La critica alle ideologie del novecento, che hanno sconvolto l’Europa ed il mondo, non può fermarsi dinanzi al sionismo per errata convinzione che ciò significhi giustificare l’antisemitismo.

La soppressione politica dei palestinesi a Gaza e in Cisgiordania, non è la legittima lotta contro l’odio per gli ebrei nel mondo.

L’imposizione di un principio falso ha costretto il dibattito pubblico dentro uno scontro ideologico che nulla ha a che vedere con il pericolo dell’antisemitismo. Sia all’interno ma anche all’esterno di Israele.

Affermare che le rivendicazioni palestinesi siano frutto di antisemitismo rischiano di risultare sempre più una strumentalizzazione cui non possiamo partecipare. Mentre anche il dissenso interno ad Israele subisce ritorsioni e limitazioni che negano proprio quella cultura democratica di cui siamo parte e che, invece, ci sentiamo chiamati a difendere.

Il conflitto israelo-palestinese è anche un punto di non ritorno se la legittimazione di un principio politico trionfa sulla ragione e sull’uso della ragione.
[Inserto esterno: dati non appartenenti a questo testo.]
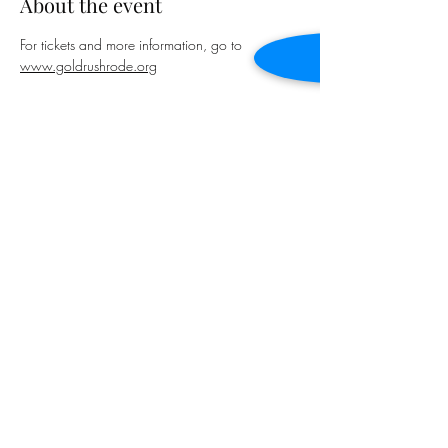
About the event
For tickets and more information, go to 
www.goldrushrode.org
Share this event
January Baker
januarybakermusic@gmail.com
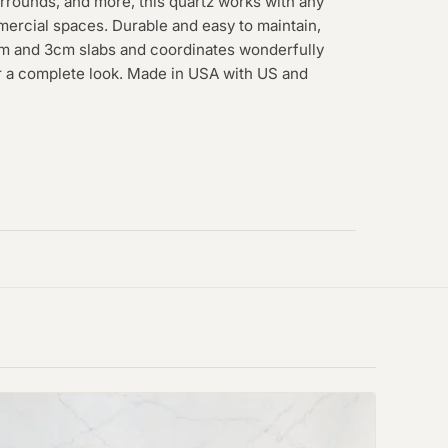
rrounds, and more, this quartz works with any
mmercial spaces. Durable and easy to maintain,
2cm and 3cm slabs and coordinates wonderfully
or a complete look. Made in USA with US and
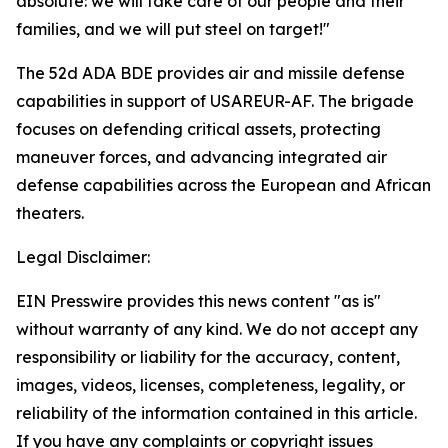
absolute: we will take care of our people and their
families, and we will put steel on target!"
The 52d ADA BDE provides air and missile defense
capabilities in support of USAREUR-AF. The brigade
focuses on defending critical assets, protecting
maneuver forces, and advancing integrated air
defense capabilities across the European and African
theaters.
Legal Disclaimer:
EIN Presswire provides this news content "as is"
without warranty of any kind. We do not accept any
responsibility or liability for the accuracy, content,
images, videos, licenses, completeness, legality, or
reliability of the information contained in this article.
If you have any complaints or copyright issues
Riducendo l’intero popolo ebraico come parte di una sola ideologia politica possibile.

La richiesta di un cessate il fuoco, che si è peraltro levata dalla Federazione Luterana Mondiale come dall’ONU, è oggi colpevolmente compromessa proprio dai Governi occidentali.

L’Italia, che ha storicamente svolto un ruolo di pace nel Mediterraneo e verso i popoli del Medioriente, non può accettare la subordinazione ad un principio che è stato spinto oltre ogni ragionevole intoccabilità.

E, come luterani in Italia, vogliamo ribadire la necessità di approfondimento. La confessione che il peccato di sentirci rassicurati dalla polarizzazione dell’informazione riguarda anche noi. Un peccato che, confessato, non ci rende santi, ma ci permette di partecipare con fiduciosa speranza a quella chiamata, Tiqqun ‘olam, verso la quale non è più tempo d’esser timorosi».